(Page-level text extractions)
>>
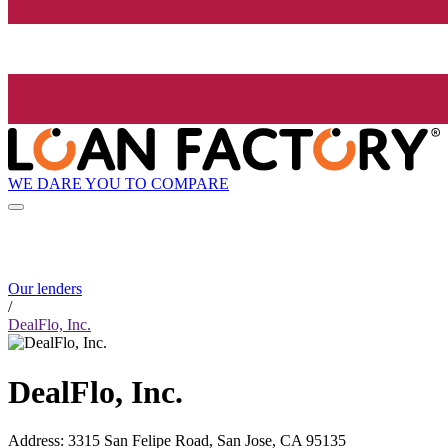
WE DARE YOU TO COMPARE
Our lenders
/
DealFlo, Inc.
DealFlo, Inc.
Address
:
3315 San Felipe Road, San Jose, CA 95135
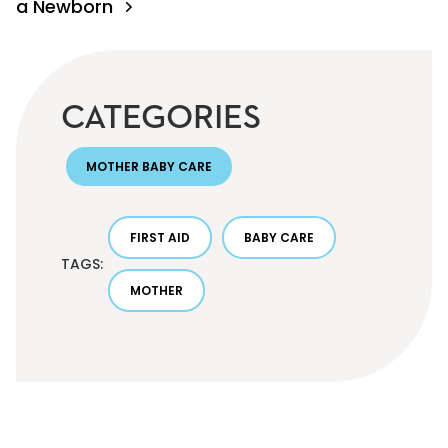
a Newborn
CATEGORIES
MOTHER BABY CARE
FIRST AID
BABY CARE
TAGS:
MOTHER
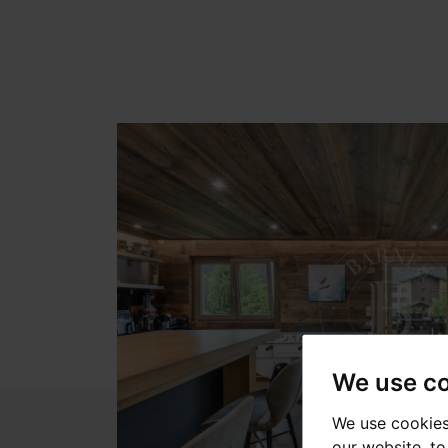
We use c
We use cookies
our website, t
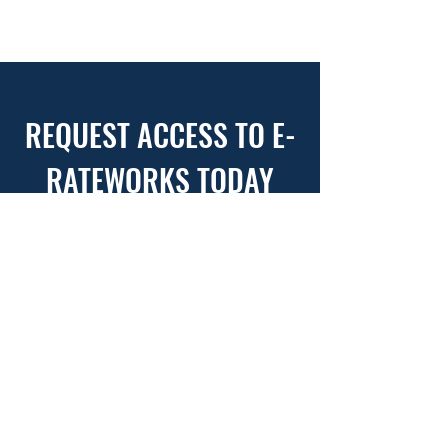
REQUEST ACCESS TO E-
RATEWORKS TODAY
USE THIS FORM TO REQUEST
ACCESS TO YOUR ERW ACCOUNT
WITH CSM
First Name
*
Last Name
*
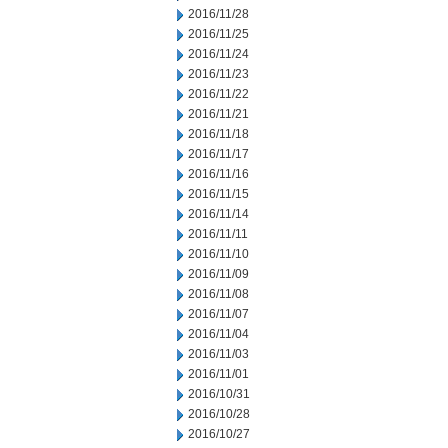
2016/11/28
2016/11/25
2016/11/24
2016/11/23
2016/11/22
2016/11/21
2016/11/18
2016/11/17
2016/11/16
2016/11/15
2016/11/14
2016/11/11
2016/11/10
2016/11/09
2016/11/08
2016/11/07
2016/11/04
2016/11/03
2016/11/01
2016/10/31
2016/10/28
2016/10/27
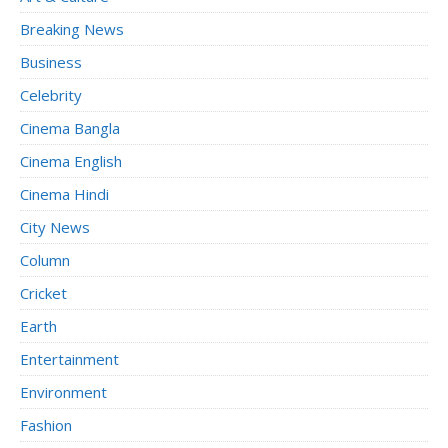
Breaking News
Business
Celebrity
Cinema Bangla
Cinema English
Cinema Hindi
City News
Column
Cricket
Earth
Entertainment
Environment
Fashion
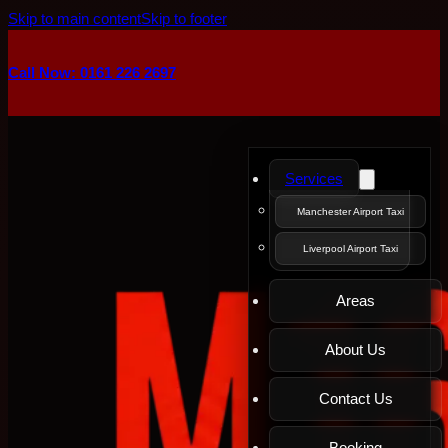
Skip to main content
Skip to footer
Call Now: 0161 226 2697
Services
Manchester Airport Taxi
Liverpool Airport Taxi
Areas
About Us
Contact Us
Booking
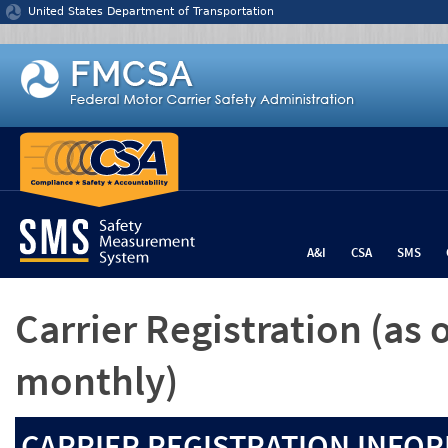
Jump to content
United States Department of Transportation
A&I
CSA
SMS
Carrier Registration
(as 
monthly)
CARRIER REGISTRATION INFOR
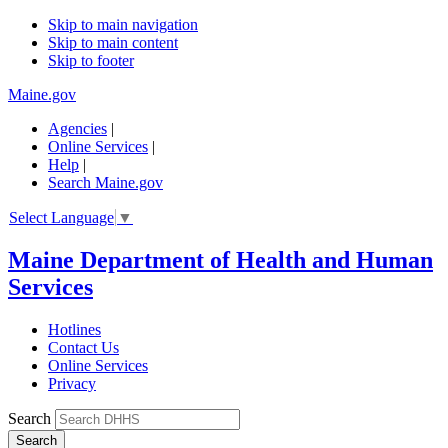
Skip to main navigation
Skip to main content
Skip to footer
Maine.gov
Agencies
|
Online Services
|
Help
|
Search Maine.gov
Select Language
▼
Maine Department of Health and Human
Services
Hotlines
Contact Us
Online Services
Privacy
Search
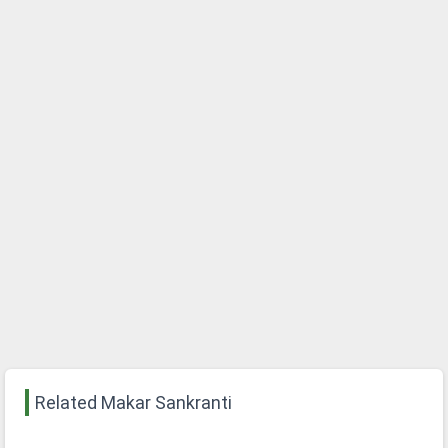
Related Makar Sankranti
<<
### Requirement
An exact copy of all the lines above is required, with the pictures removed.

### Exercise output
WE DARE YOU TO COMPARE
Our lenders
/
DealFlo, Inc.
DealFlo, Inc.
Address
:
3315 San Felipe Road, San Jose, CA 95135
a Newborn
CATEGORIES
MOTHER BABY CARE
FIRST AID
BABY CARE
TAGS:
MOTHER
We use c
We use cookies
our website, t
REQUEST ACCESS TO E-
RATEWORKS TODAY
USE THIS FORM TO REQUEST
ACCESS TO YOUR ERW ACCOUNT
WITH CSM
First Name
*
Last Name
*
2016/11/28
2016/11/25
2016/11/24
2016/11/23
2016/11/22
2016/11/21
2016/11/18
2016/11/17
2016/11/16
2016/11/15
2016/11/14
2016/11/11
2016/11/10
2016/11/09
2016/11/08
2016/11/07
2016/11/04
2016/11/03
2016/11/01
2016/10/31
2016/10/28
2016/10/27
Breaking News
Business
Celebrity
Cinema Bangla
Cinema English
Cinema Hindi
City News
Column
Cricket
Earth
Entertainment
Environment
Fashion
Skip to main content
Skip to footer
Call Now: 0161 226 2697
Services
Manchester Airport Taxi
Liverpool Airport Taxi
Areas
About Us
Contact Us
Booking
Jump to content
United States Department of Transportation
A&I
CSA
SMS
Carrier Registration
(as 
monthly)
CARRIER REGISTRATION INFOR
Skip to main navigation
Skip to main content
Skip to footer
Maine.gov
Agencies
|
Online Services
|
Help
|
Search Maine.gov
Select Language
▼
Maine Department of Health and Human
Services
Hotlines
Contact Us
Online Services
Privacy
Search
Related Makar Sankranti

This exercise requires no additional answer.